中国は国際拡散防止の取り組みに積極的に参加し、大規模殺傷兵器とその運搬手段の拡散に断固として反対する。中国は拡散防止は根本的問題と枝葉の問題を同時に解決し、総合的に処理しなければならないと考える。国際社会は協力し、互いに信頼し合う、安定した世界と地域の安全環境をつくり出し、国際拡散防止システムの権威性と有効性の維持と強化に力を入れ、ダブル・スタンダードを捨て去るべきである。対話と交渉により関連の食い違いを処理することを堅持し、拡散防止と科学技術の平和的利用の関係を最善の形で処理すべきであり、各国の平和的利用の権利を保障すべきであるが、拡散を効果的に防止しなければならない。
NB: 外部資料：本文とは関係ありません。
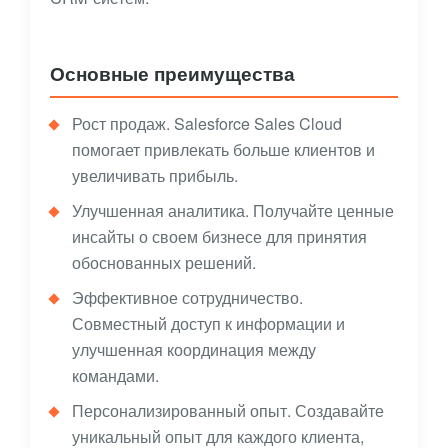
Основные преимущества
Рост продаж. Salesforce Sales Cloud
помогает привлекать больше клиентов и
увеличивать прибыль.
Улучшенная аналитика. Получайте ценные
инсайты о своем бизнесе для принятия
обоснованных решений.
Эффективное сотрудничество.
Совместный доступ к информации и
улучшенная координация между
командами.
Персонализированный опыт. Создавайте
уникальный опыт для каждого клиента,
中国は拡散防止分野におけるすべての国際条約と関連ある国際機構に参加しており、『核兵器不拡散条約(NPT)』『生物兵器禁止条約(BWC)』『化学兵器禁止条約(CWC)』の大規模殺傷兵器の拡散防止において果たした重要な役割を高度に重視している。中国は国連の拡散防止においてしかるべき役割を発揮することを支持し、安全保障理事会の関連の決定を真剣に実施している。

中国は朝鮮半島の非核化実現に努め、朝鮮半島核問題をめぐる六カ国協議(アメリカ、韓国、朝鮮、中国、日本、ロシア)の進展を断固として推進し、六カ国協議では2007年2月と10月にそれぞれ『共同声明の実施のための初期段階の措置』共同文書と『共同声明の実施のための第二段階の措置』の共同文書が採択された。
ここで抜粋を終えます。